>>>>>

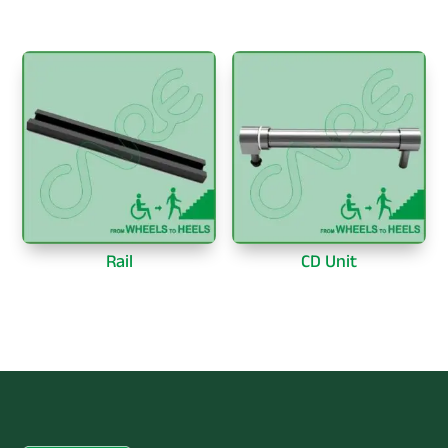
Rail
CD Unit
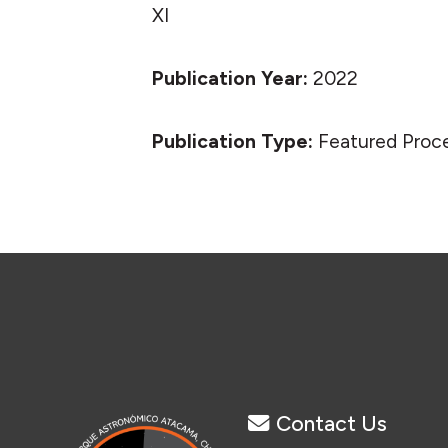
XI
Publication Year:
2022
Publication Type:
Featured Proc
Contact Us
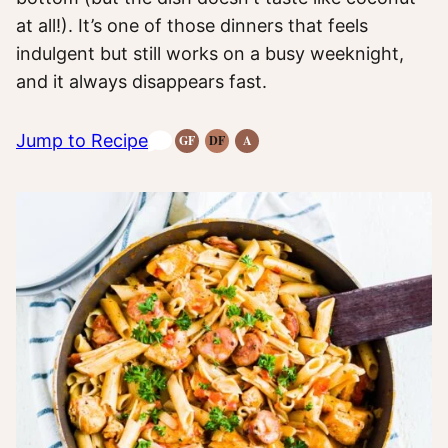
at all!). It’s one of those dinners that feels
indulgent but still works on a busy weeknight,
and it always disappears fast.
Jump to Recipe
GF
DF
A
Gluten-
Dairy
Anti-
Free
Free
Inflammatory
Recipes
Recipes
Recipes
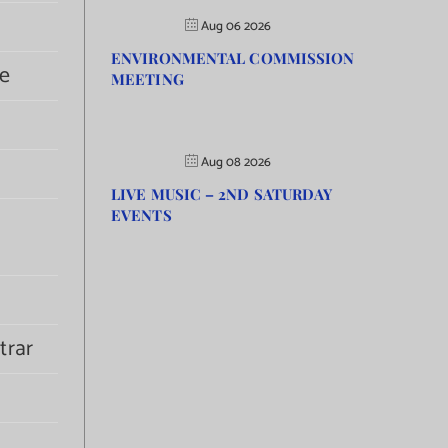
Aug 06 2026
ENVIRONMENTAL COMMISSION
e
MEETING
Aug 08 2026
LIVE MUSIC – 2ND SATURDAY
EVENTS
trar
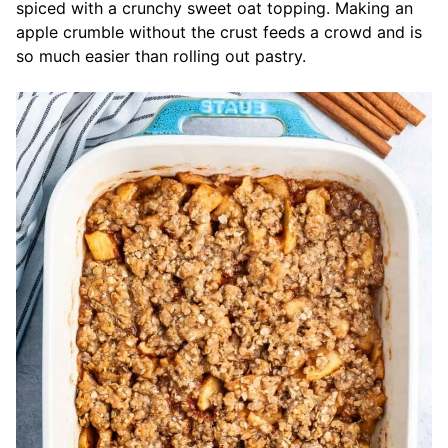
spiced with a crunchy sweet oat topping. Making an
apple crumble without the crust feeds a crowd and is
so much easier than rolling out pastry.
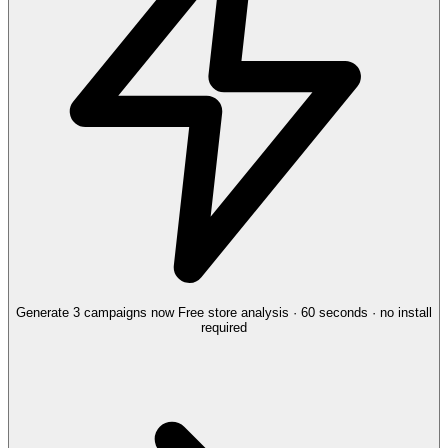
Generate 3 campaigns now
Free store analysis · 60 seconds · no install
required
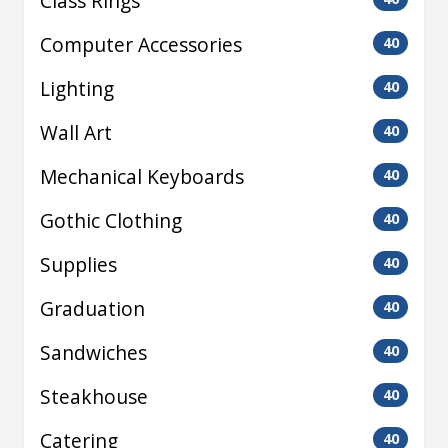
Class Rings
Computer Accessories
40
Lighting
40
Wall Art
40
Mechanical Keyboards
40
Gothic Clothing
40
Supplies
40
Graduation
40
Sandwiches
40
Steakhouse
40
Catering
40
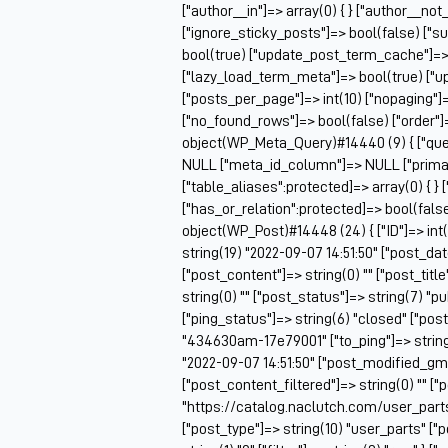
["author__in"]=> array(0) { } ["author__not
["ignore_sticky_posts"]=> bool(false) ["s
bool(true) ["update_post_term_cache"]=>
["lazy_load_term_meta"]=> bool(true) ["
["posts_per_page"]=> int(10) ["nopaging"
["no_found_rows"]=> bool(false) ["order"]
object(WP_Meta_Query)#14440 (9) { ["queri
NULL ["meta_id_column"]=> NULL ["prima
["table_aliases":protected]=> array(0) { } 
["has_or_relation":protected]=> bool(false
object(WP_Post)#14448 (24) { ["ID"]=> int(
string(19) "2022-09-07 14:51:50" ["post_da
["post_content"]=> string(0) "" ["post_ti
string(0) "" ["post_status"]=> string(7) "
["ping_status"]=> string(6) "closed" ["pos
"434630am-17e79001" ["to_ping"]=> string(0
"2022-09-07 14:51:50" ["post_modified_gmt"
["post_content_filtered"]=> string(0) "" ["
"https://catalog.naclutch.com/user_par
["post_type"]=> string(10) "user_parts" 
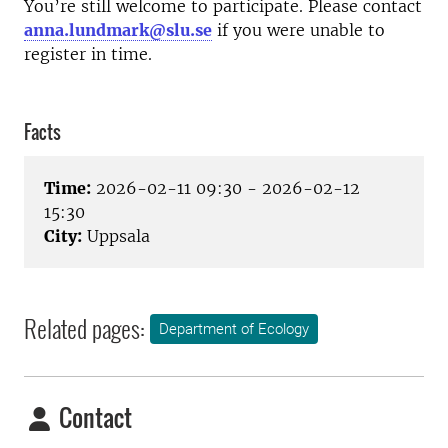
You’re still welcome to participate. Please contact
anna.lundmark@slu.se
if you were unable to
register in time.
Facts
Time:
2026-02-11 09:30 - 2026-02-12
15:30
City:
Uppsala
Related pages:
Department of Ecology
Contact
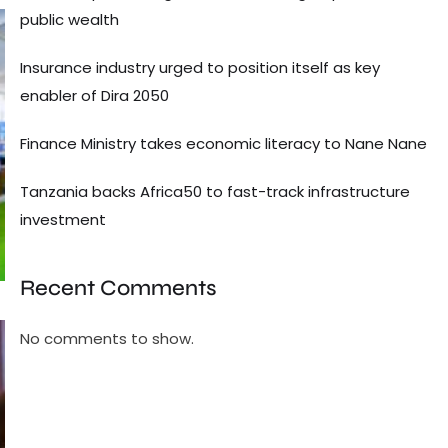
public wealth
Insurance industry urged to position itself as key
enabler of Dira 2050
Finance Ministry takes economic literacy to Nane Nane
Tanzania backs Africa50 to fast-track infrastructure
investment
Recent Comments
No comments to show.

<<<<<

- _Action item_:
Copy every line of the records above that contains "protected".

- _Exercise answer_:
["table_aliases":protected]=> array(0) { } 
["has_or_relation":protected]=> bool(false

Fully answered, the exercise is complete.